▸ **Exercise material**
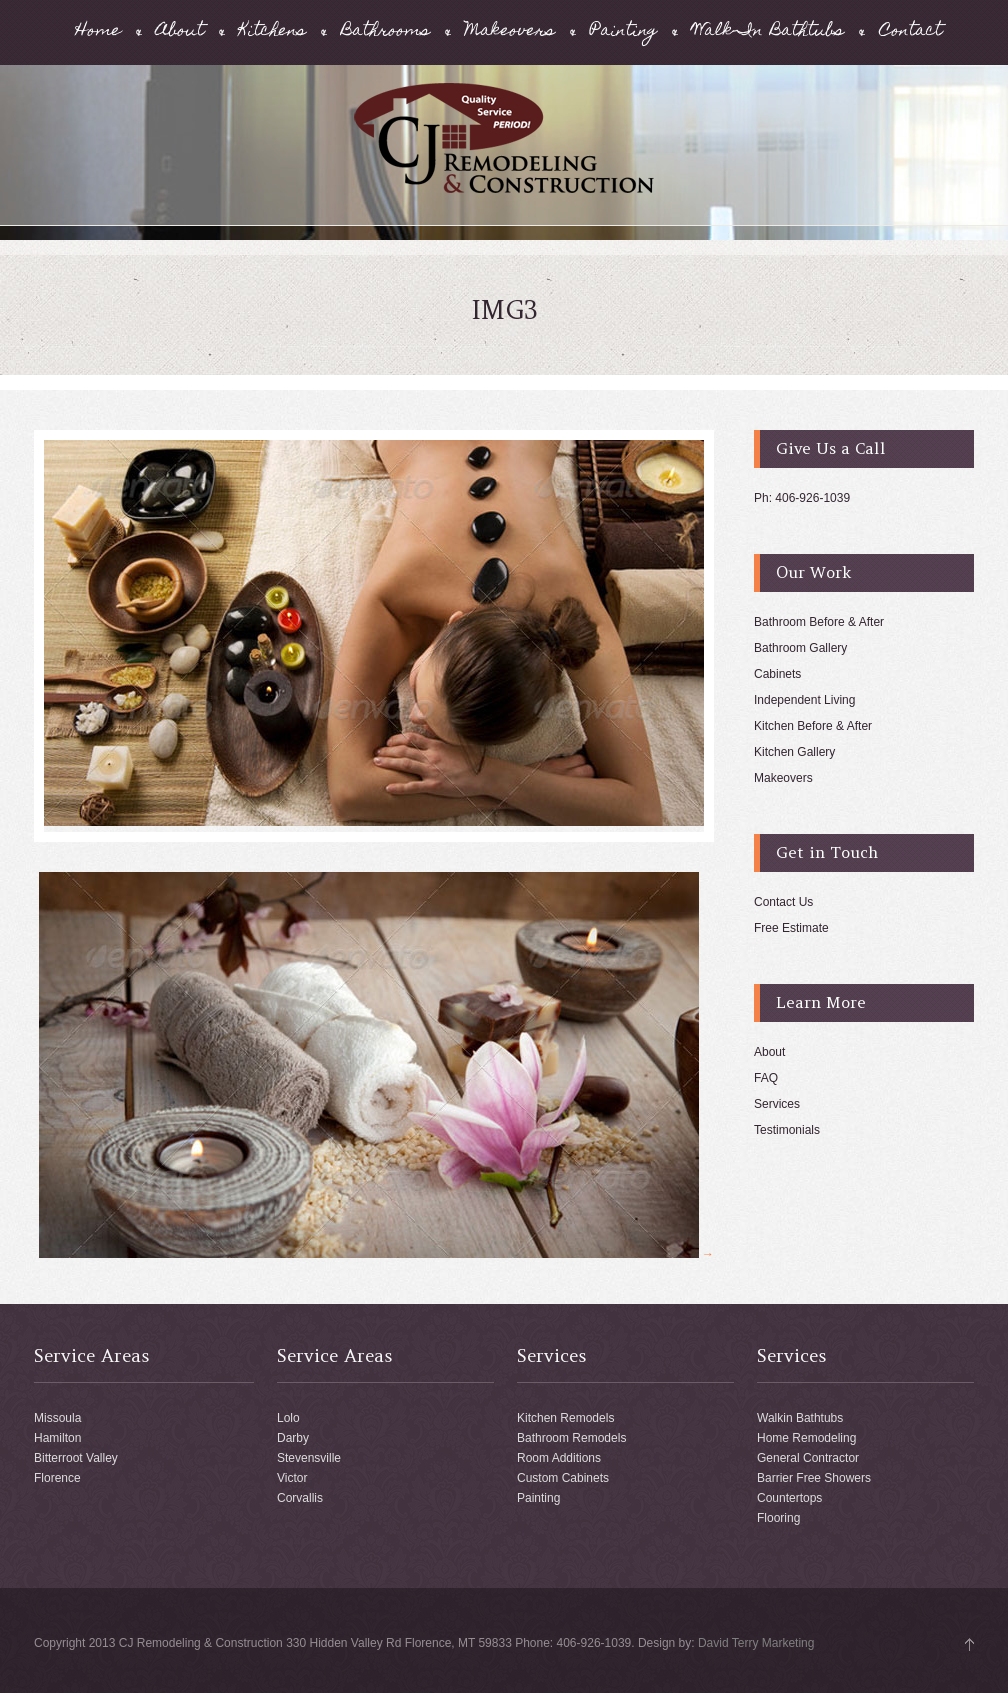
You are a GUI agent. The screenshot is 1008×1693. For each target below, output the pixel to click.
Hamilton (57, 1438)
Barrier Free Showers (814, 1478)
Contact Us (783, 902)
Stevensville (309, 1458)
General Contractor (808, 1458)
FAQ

▸ **Work to complete**
No line before the one containing "Contact Us (783, 902)" belongs in the answer; give again exactly that line and all lines after it through the end of the data.

▸ **Written solution**
Contact Us (783, 902)
Stevensville (309, 1458)
General Contractor (808, 1458)
FAQ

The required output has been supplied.